Task description:
Output only the entries, exactly as given, without the pictures.

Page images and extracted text
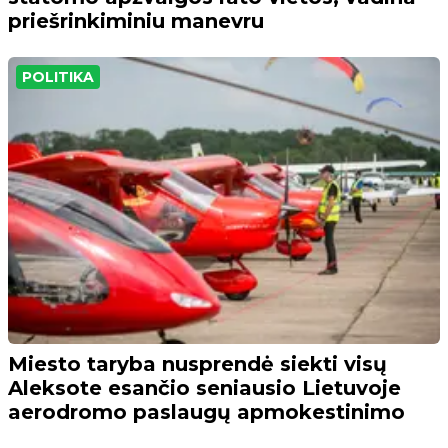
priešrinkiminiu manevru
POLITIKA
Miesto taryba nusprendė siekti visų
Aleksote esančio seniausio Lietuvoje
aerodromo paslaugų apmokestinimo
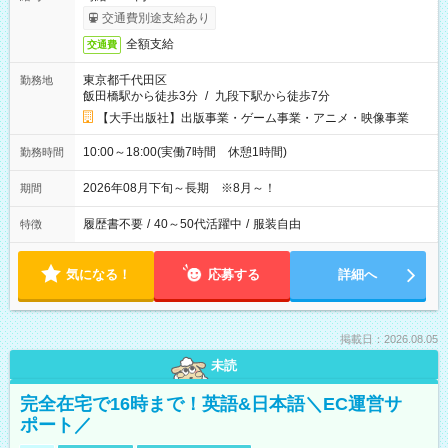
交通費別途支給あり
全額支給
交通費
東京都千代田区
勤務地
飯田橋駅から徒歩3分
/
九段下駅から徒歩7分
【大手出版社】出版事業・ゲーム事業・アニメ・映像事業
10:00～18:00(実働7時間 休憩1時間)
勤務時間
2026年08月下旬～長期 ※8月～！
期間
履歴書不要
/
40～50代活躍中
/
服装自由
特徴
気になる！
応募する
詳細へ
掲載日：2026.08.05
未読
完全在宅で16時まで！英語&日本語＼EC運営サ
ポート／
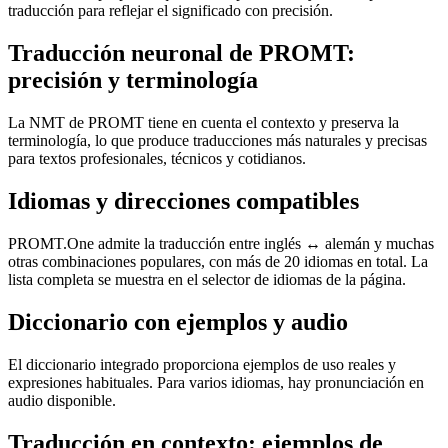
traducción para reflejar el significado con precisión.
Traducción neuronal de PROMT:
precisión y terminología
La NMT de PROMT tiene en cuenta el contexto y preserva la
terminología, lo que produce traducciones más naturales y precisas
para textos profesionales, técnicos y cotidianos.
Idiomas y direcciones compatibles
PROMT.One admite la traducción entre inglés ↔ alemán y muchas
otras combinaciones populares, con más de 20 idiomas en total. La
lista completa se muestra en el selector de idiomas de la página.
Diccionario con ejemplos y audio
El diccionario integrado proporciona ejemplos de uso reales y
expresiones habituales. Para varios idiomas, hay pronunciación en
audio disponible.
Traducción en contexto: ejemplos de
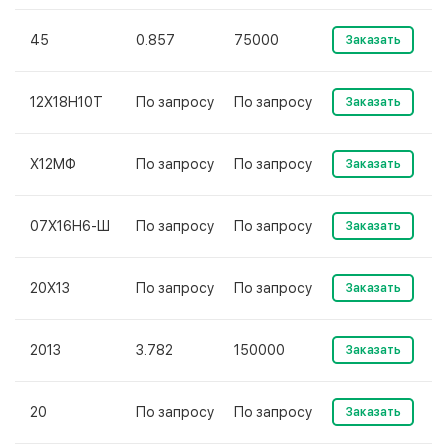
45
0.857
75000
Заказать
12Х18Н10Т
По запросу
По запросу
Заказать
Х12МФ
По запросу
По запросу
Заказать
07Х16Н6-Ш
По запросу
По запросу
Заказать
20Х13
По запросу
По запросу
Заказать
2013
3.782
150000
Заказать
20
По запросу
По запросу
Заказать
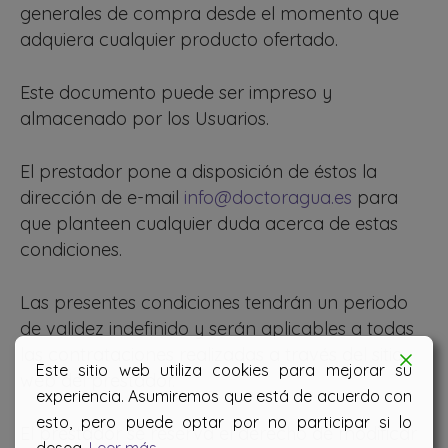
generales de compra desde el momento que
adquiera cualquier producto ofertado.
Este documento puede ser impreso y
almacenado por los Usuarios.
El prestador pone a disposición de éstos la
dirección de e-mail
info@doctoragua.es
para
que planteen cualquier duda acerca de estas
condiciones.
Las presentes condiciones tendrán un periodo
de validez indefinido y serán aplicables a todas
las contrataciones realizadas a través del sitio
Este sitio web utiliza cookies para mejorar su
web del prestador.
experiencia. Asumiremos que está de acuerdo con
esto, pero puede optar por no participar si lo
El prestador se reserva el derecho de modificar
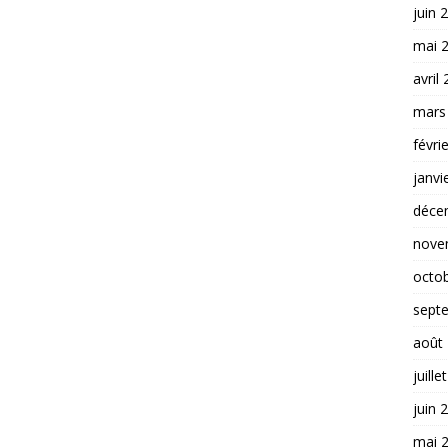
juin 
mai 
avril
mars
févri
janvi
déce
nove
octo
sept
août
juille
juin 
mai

Task solution:
priešrinkiminiu manevru
POLITIKA
Miesto taryba nusprendė siekti visų
Aleksote esančio seniausio Lietuvoje
aerodromo paslaugų apmokestinimo
交通費別途支給あり
全額支給
交通費
東京都千代田区
勤務地
飯田橋駅から徒歩3分
/
九段下駅から徒歩7分
【大手出版社】出版事業・ゲーム事業・アニメ・映像事業
10:00～18:00(実働7時間 休憩1時間)
勤務時間
2026年08月下旬～長期 ※8月～！
期間
履歴書不要
/
40～50代活躍中
/
服装自由
特徴
気になる！
応募する
詳細へ
掲載日：2026.08.05
未読
完全在宅で16時まで！英語&日本語＼EC運営サ
ポート／
traducción para reflejar el significado con precisión.
Traducción neuronal de PROMT:
precisión y terminología
La NMT de PROMT tiene en cuenta el contexto y preserva la
terminología, lo que produce traducciones más naturales y precisas
para textos profesionales, técnicos y cotidianos.
Idiomas y direcciones compatibles
PROMT.One admite la traducción entre inglés ↔ alemán y muchas
otras combinaciones populares, con más de 20 idiomas en total. La
lista completa se muestra en el selector de idiomas de la página.
Diccionario con ejemplos y audio
El diccionario integrado proporciona ejemplos de uso reales y
expresiones habituales. Para varios idiomas, hay pronunciación en
audio disponible.
Traducción en contexto: ejemplos de
45
0.857
75000
Заказать
12Х18Н10Т
По запросу
По запросу
Заказать
Х12МФ
По запросу
По запросу
Заказать
07Х16Н6-Ш
По запросу
По запросу
Заказать
20Х13
По запросу
По запросу
Заказать
2013
3.782
150000
Заказать
20
По запросу
По запросу
Заказать
generales de compra desde el momento que
adquiera cualquier producto ofertado.
Este documento puede ser impreso y
almacenado por los Usuarios.
El prestador pone a disposición de éstos la
dirección de e-mail
info@doctoragua.es
para
que planteen cualquier duda acerca de estas
condiciones.
Las presentes condiciones tendrán un periodo
de validez indefinido y serán aplicables a todas
las contrataciones realizadas a través del sitio
Este sitio web utiliza cookies para mejorar su
web del prestador.
experiencia. Asumiremos que está de acuerdo con
esto, pero puede optar por no participar si lo
El prestador se reserva el derecho de modificar
juin 
mai 
avril
mars
févri
janvi
déce
nove
octo
sept
août
juille
juin 
mai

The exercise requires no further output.